Masa senja perkuliahan adalah hal yang paling tidak mengenakan. Bingung dan cemas bagai nahkoda kehilangan arah di tengah lautan. Iri melihat teman yang mulai sukses dalam karir dan hubungan dengan pasangannya yang terlihat harmonis. Sedangkan gwa, masih belum ada habisnya berkutat dengan skripsi.
Udah beberapa
hari ini gwa berhenti sejenak ngerjain skripsi. Padahal, banyak dari teman-teman
gwa yang lain sudah ujian proposal bahkan tamat kuliah. Gwa berusaha untuk tidak fear of
missing out (FOMO) dengan orang lain. Gwa gak mau
tergesa-gesa karena ini kesempatan emas yang gwa dapatkan. Gwa masih mau gali
lebih dalam lagi akan ilmu yang ada. Kasarnya, gwa masih bodoh. Padahal, bisa
aja gwa kerjain skripsi itu ala kadarnya. Gwa gak mau menyia-nyiakan waktu gwa
kuliah selama ini.
Di samping itu, ada
sejuta pertanyaan di dalam benak gwa soal masa depan. Sesederhana, mau jadi apa
gwa nantinya? Pertanyaan yang udah muncul sejak gwa diterima kuliah. Kalau
ditanya dan diminta jawabannya saat ini juga, gwa mau coba jadi pegawai negeri dibidang akademik gwa – kesejarahan. Kalo ditanya lebih spesifik
lagi, apa? Yang langsung terlintas hanya arsiparis.
Kenapa? Karena
gwa gak terbayang kedepannya akan seperti apa. Gwa kira, perlu pemsukan yang
pasti setiap bulannya. Kan bisa di swasta(?) tapi itu tidak bisa menjamin juga berapa
lama lu dikontrak dan persaingan di dalam dunia kerjanya, sependek pengetahuan
gwa, rasanya lebih keras. Mungkin antara pegawai negeri dan pegawai swasta emang
gak beda jauh sih itung-itungan antara peluang dan risikonya. Entah lah, gwa gak
mau ambil risiko yang besar.
Dengan tidak adanya kepastian akan masa depan, gwa juga gak berani untuk ajak anak orang ikut bertaruh bersama. ”Santai aja, masih terlalu jauh buat mikir ke sana”. Ya memang masih jauh tapi yang perlu diingat juga, ada banyak hal lain yang juga harus gwa kejar. Gwa berusaha untuk mengimbangkan banyak hal itu. Ya walaupun sekarang gwa lagi fokus dulu skripsian sih.
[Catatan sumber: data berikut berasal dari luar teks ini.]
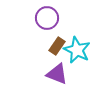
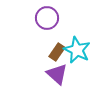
brown rectangle: moved 6 px down
purple triangle: rotated 20 degrees clockwise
Inilah keresahan gwa belakangan ini. Mungkin karena gwa ngerasa ada tanggung jawab sebagai anak sulung dengan segala itung-itungannya – yang entah benar dan salah. Gwa gak mau meromantisasi keresahan itu dengan kegalauan. Gwa coba tenangin diri dan berpikir menggunakan kepala dingin. Mungkin, memang inilah fase yang harus gwa lewati saat ini. Mungkin, ini yang disebut fase quarter life crisis(?).